In multicultural Australia, interracial weddings are commonplace. For certain communities – usually when the cultural and religious backgrounds are completely different – marrying outside family traditions and expectations can perplex things. Kathi and Sam’s wedding, however, merged two cultures and families who have been teaching each other patience and respect happily ever after.
Kathi, a Greek Orthodox woman born and raised in Australia, who loves her meat-based diet, never expected to fall in love with a Hindu man who is also an ethical vegan. And yet, despite differences, their union has been surprisingly easy to navigate.
The two met in 2014 while on a 12-week acting course they had both enrolled in. The chemistry was there from the get-go.
“Each time we had to pair up for a scene we would choose each other… it was so easy to be around each other,” Kathi tells Neos Kosmos.
“We became good friends, fell in love and got married exactly one year from the day we met.”
In what is surprising for most, Kathi explains that even though religion was the only main difference initially, it wasn’t the hardest to overcome.
“We were questioned about this a lot by family and friends, but, I think our differences made it easy for us to come together,” she goes on.
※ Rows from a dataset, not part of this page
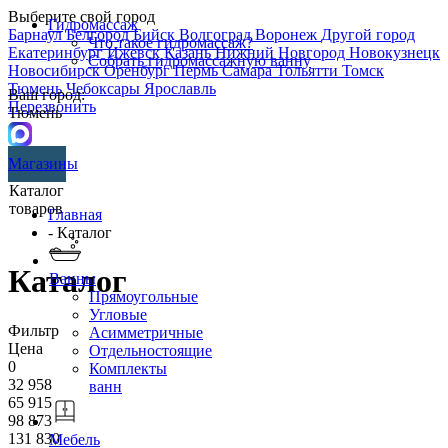
Выберите свой город
Гидромассаж
Барнаул
Белгород
Бийск
Волгоград
Воронеж
Другой город
Что такое гидромассаж?
Екатеринбург
Ижевск
Казань
Нижний Новгород
Новокузнецк
Собрать гидромассажную ванну
Новосибирск
Оренбург
Пермь
Самара
Тольятти
Томск
Тюмень
Чебоксары
Ярославль
Ваш город:
Перезвонить
Тюмень
Магазины
Каталог
товаров
Главная
- Каталог
Каталог
Ванны
Прямоугольные
Угловые
Фильтр
Асимметричные
Цена
Отдельностоящие
0
Комплекты
32 958
ванн
65 915
98 873
131 830
Мебель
“I hadn’t even tasted Indian food when we met so it was exciting to learn about our different cultures. Everything was new with the both of us so it felt like an amazing adventure into the unknown.”
Kathi loved the beautiful saris and jewellery Indian women wore and Sam loved Greek music and dancing. The two always found something in common, the only real differences in their cultures were the types of spices they put in their food and the languages they spoke, everything else was very similar, she enthuses adding that people thought that one of them would have to convert to either Christianity or Hinduism.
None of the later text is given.